Harnessing the power of recommender system for drug off-target activity prediction

Abstract: Recommender system has become a widely popular technique in social network and e-commerce services. In this work, we have applied recommender system in the drug discovery setting, and the first test case we tried was in virtual chemical biology. Chemical biology studies interactions between chemical matter and biological targets, typically proteins, with an eye toward answering questions around new biological pathways, their potential role in disease treatment, and their potential liabilities as drug targets. Most small molecule drugs are known to interact with multiple proteins, effectively a lack of fine-tuning with respect to the biological system at large. This phenomenon is sometimes referred to as polypharmacology. Unfortunately, experimentally available bioactivity data is often limited to only a few of the proteins.
First, we assembled a large knowledge base of small molecule–protein interactions that covers millions of compounds and thousands of proteins, yet despite our best efforts the resulting matrix is very sparse. By analogy to e-commerce, we can view small molecules and proteins as users and products, respectively, treating drug-target interaction (DTI) prediction as a recommendation task, and predicting billions of connections between drugs and possible targets within the DTI network.

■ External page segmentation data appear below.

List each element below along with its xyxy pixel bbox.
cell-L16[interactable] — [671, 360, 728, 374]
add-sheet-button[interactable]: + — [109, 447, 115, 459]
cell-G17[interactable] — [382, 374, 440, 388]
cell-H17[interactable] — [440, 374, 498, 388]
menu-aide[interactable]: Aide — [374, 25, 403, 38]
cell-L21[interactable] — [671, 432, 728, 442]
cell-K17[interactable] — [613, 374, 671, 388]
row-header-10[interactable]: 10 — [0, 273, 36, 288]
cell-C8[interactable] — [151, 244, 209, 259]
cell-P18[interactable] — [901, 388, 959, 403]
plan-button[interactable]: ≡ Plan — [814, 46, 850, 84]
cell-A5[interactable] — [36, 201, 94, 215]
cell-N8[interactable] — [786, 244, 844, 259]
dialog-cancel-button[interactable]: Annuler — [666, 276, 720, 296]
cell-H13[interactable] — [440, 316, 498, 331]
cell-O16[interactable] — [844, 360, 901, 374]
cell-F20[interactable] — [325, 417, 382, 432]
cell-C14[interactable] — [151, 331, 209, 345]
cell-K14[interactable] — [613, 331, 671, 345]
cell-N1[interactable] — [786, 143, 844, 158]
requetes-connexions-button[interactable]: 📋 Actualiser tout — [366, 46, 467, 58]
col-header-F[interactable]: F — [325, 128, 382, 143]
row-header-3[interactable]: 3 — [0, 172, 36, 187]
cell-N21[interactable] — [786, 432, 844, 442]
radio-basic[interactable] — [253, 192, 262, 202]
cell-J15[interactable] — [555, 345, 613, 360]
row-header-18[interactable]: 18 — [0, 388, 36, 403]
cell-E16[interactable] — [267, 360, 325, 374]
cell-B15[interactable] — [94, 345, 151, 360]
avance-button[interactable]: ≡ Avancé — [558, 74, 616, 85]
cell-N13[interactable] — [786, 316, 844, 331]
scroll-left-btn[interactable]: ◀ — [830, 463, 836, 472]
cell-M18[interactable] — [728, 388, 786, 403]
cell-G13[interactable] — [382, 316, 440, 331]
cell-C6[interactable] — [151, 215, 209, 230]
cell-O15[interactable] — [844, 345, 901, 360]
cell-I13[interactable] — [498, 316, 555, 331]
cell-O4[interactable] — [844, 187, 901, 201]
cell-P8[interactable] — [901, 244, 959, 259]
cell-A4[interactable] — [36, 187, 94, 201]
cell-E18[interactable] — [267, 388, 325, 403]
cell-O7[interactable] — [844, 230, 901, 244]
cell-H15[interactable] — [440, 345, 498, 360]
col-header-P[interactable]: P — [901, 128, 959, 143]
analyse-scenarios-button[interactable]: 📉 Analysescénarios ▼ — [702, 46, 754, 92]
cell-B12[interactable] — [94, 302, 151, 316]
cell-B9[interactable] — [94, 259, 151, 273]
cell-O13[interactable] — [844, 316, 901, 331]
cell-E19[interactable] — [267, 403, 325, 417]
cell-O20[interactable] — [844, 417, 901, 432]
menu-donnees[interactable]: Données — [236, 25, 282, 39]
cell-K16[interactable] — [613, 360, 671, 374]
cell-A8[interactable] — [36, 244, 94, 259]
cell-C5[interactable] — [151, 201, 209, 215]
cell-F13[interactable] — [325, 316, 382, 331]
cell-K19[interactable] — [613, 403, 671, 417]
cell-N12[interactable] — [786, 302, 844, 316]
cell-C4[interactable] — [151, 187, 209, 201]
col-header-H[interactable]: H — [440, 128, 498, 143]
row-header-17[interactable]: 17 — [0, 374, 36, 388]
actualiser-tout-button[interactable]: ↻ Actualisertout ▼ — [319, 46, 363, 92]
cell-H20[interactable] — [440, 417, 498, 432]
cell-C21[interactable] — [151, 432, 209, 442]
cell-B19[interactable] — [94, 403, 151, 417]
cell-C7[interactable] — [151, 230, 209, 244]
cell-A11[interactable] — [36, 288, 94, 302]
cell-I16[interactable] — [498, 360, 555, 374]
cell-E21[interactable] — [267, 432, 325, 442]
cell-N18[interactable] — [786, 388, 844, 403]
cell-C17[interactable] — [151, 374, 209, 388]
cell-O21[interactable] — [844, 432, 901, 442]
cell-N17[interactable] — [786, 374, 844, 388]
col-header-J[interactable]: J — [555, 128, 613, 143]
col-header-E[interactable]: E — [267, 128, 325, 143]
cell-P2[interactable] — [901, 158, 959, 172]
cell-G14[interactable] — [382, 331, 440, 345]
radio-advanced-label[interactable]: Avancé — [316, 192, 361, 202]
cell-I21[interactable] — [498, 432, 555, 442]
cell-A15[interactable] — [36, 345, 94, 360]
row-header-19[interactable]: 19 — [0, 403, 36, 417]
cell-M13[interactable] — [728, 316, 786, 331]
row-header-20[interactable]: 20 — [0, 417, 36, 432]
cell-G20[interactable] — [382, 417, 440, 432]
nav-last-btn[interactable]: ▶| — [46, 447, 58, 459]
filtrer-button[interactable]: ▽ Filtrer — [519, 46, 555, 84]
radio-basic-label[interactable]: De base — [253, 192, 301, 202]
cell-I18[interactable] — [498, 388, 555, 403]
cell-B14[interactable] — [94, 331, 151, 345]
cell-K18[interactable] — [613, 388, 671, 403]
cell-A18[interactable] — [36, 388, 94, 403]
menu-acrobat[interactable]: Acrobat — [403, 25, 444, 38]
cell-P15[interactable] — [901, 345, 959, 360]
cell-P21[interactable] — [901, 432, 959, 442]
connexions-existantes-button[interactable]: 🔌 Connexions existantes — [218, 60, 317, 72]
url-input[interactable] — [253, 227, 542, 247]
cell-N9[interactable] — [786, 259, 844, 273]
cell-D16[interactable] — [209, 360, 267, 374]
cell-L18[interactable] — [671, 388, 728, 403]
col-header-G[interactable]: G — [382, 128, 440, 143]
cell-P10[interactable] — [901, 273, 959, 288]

The resulting hybrid model we came up with used content-based filtering to narrow down the search space, while collaborative filtering modeled the probability of interaction between a drug and a target through neighborhood-regularized logistic function of drug-specific and target-specific latent vectors that represented their properties. The model significantly outperformed our previous non-network-based benchmarks on holdout large scale data sets.

Bio: Ambrish is a data scientist at Vertex Pharmaceuticals, working with business partners to re-shape their analytic capabilities and implement innovative technology and solutions. Ambrish holds a Ph.D. in Bioinformatics and he has developed multiple scientific applications in the field of computational structural biology and chemistry.